* DIRECTIONS FOR THIS TASK
Starting at the first line of the data below, retype every line up to and including the one containing "井上榮子・岡本邦夫・河辺美男・小林克明・関 勝子・高橋定".

* Stored entries

________________

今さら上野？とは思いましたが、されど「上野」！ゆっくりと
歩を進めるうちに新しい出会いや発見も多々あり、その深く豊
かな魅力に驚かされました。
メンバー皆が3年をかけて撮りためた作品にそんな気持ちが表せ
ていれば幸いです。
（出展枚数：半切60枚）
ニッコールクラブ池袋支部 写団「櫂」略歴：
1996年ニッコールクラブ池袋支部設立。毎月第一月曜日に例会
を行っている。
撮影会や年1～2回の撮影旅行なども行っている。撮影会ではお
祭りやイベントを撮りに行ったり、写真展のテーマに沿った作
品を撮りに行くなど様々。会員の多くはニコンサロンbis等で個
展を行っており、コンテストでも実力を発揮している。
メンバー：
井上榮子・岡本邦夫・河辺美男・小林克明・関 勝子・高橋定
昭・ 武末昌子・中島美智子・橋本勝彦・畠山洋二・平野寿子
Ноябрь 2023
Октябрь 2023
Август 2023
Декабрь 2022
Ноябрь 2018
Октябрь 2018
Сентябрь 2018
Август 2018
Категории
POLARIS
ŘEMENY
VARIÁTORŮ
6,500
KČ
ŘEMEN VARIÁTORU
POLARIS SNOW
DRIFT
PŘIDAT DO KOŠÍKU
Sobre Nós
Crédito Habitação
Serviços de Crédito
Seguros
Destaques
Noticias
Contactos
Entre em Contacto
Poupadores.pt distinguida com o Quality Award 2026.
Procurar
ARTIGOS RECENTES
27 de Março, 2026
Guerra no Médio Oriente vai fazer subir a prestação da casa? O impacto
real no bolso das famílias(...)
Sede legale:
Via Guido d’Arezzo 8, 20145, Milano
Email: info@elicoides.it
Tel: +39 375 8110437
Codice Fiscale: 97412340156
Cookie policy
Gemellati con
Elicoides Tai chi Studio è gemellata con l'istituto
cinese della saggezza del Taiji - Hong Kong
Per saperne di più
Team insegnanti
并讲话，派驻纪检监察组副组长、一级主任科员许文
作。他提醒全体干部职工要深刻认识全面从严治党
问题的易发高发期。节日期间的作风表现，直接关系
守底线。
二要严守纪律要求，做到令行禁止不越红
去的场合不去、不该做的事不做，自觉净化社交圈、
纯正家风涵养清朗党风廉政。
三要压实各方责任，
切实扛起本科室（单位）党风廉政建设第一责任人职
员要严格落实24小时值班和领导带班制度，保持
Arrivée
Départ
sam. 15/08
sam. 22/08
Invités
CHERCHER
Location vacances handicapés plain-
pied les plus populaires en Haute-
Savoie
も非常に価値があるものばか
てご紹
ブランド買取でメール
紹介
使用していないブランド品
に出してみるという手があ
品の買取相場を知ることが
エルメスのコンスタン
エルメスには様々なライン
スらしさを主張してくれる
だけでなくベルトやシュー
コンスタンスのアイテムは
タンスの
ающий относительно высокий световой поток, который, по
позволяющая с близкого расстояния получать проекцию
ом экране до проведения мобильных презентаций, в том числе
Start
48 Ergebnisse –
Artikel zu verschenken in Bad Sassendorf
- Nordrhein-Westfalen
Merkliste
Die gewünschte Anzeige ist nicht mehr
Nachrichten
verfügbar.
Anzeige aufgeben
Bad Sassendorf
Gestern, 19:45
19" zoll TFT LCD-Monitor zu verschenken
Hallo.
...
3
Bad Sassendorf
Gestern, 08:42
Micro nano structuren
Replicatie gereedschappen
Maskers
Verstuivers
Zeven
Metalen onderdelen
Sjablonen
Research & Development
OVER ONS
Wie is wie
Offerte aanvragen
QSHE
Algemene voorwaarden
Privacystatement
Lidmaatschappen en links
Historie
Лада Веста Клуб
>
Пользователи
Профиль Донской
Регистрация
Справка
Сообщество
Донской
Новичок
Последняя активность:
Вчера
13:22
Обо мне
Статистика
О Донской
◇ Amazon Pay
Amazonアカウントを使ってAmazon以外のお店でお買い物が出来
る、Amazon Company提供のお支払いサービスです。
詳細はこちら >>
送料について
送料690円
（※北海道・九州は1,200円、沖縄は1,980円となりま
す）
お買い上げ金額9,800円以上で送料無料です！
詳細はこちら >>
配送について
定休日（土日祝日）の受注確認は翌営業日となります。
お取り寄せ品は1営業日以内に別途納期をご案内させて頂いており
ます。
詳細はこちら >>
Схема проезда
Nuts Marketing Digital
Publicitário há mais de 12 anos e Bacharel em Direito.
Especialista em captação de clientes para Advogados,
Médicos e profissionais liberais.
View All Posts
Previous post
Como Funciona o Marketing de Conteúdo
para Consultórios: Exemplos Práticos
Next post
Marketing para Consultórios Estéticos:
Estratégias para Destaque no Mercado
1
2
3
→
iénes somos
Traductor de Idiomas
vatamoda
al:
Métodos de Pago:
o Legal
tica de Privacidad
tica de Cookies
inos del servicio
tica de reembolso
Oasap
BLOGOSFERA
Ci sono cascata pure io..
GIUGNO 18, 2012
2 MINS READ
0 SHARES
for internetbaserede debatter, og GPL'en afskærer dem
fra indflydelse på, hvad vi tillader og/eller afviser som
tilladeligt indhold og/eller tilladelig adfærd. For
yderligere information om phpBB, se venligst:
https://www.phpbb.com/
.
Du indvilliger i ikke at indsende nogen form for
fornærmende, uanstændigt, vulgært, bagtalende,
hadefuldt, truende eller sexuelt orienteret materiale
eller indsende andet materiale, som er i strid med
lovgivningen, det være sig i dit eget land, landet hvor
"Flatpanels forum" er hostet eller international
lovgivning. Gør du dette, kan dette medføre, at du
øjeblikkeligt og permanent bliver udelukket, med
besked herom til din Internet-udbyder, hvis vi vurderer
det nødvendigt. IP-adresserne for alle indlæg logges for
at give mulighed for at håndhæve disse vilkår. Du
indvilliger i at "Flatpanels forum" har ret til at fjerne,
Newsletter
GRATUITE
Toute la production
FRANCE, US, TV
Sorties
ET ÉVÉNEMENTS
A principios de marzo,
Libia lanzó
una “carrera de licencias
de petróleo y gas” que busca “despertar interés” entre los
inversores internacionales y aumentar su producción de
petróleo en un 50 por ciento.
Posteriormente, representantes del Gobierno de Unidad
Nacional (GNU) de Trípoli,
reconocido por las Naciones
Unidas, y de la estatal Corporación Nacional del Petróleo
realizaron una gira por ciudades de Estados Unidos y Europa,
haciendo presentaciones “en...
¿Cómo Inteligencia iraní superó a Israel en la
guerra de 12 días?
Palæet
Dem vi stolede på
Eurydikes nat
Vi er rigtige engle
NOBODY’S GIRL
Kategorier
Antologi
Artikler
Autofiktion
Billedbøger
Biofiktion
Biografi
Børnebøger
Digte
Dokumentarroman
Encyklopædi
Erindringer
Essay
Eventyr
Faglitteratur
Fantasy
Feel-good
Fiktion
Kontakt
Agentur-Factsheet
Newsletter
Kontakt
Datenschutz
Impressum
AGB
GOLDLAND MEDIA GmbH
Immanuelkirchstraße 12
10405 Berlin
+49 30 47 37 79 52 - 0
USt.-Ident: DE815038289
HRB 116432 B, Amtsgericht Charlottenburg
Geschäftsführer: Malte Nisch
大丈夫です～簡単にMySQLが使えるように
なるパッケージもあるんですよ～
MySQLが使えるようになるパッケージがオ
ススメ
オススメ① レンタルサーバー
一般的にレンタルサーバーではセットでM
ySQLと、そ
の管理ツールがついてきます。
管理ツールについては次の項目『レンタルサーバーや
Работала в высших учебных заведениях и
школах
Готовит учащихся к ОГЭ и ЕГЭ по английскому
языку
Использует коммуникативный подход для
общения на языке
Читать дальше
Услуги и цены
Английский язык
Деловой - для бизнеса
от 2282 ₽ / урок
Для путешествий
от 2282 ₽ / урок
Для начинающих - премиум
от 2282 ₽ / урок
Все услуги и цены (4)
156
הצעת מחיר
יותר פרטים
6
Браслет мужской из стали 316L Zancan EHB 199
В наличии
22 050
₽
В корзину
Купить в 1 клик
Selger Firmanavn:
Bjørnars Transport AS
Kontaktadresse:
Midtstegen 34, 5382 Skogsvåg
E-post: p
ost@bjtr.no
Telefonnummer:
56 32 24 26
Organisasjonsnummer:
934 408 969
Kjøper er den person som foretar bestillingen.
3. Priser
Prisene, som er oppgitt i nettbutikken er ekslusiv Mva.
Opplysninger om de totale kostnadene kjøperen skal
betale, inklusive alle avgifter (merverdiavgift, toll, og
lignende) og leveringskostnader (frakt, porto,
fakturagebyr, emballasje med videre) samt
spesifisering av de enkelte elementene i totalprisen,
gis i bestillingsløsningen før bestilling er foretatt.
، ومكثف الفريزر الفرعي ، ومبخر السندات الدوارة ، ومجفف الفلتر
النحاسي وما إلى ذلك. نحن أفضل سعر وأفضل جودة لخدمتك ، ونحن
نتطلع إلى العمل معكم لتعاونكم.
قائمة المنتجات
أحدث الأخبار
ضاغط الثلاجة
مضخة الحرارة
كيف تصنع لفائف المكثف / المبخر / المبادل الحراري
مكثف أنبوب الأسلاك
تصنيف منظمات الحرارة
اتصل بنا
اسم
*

________________

* WRITTEN SOLUTION
今さら上野？とは思いましたが、されど「上野」！ゆっくりと
歩を進めるうちに新しい出会いや発見も多々あり、その深く豊
かな魅力に驚かされました。
メンバー皆が3年をかけて撮りためた作品にそんな気持ちが表せ
ていれば幸いです。
（出展枚数：半切60枚）
ニッコールクラブ池袋支部 写団「櫂」略歴：
1996年ニッコールクラブ池袋支部設立。毎月第一月曜日に例会
を行っている。
撮影会や年1～2回の撮影旅行なども行っている。撮影会ではお
祭りやイベントを撮りに行ったり、写真展のテーマに沿った作
品を撮りに行くなど様々。会員の多くはニコンサロンbis等で個
展を行っており、コンテストでも実力を発揮している。
メンバー：
井上榮子・岡本邦夫・河辺美男・小林克明・関 勝子・高橋定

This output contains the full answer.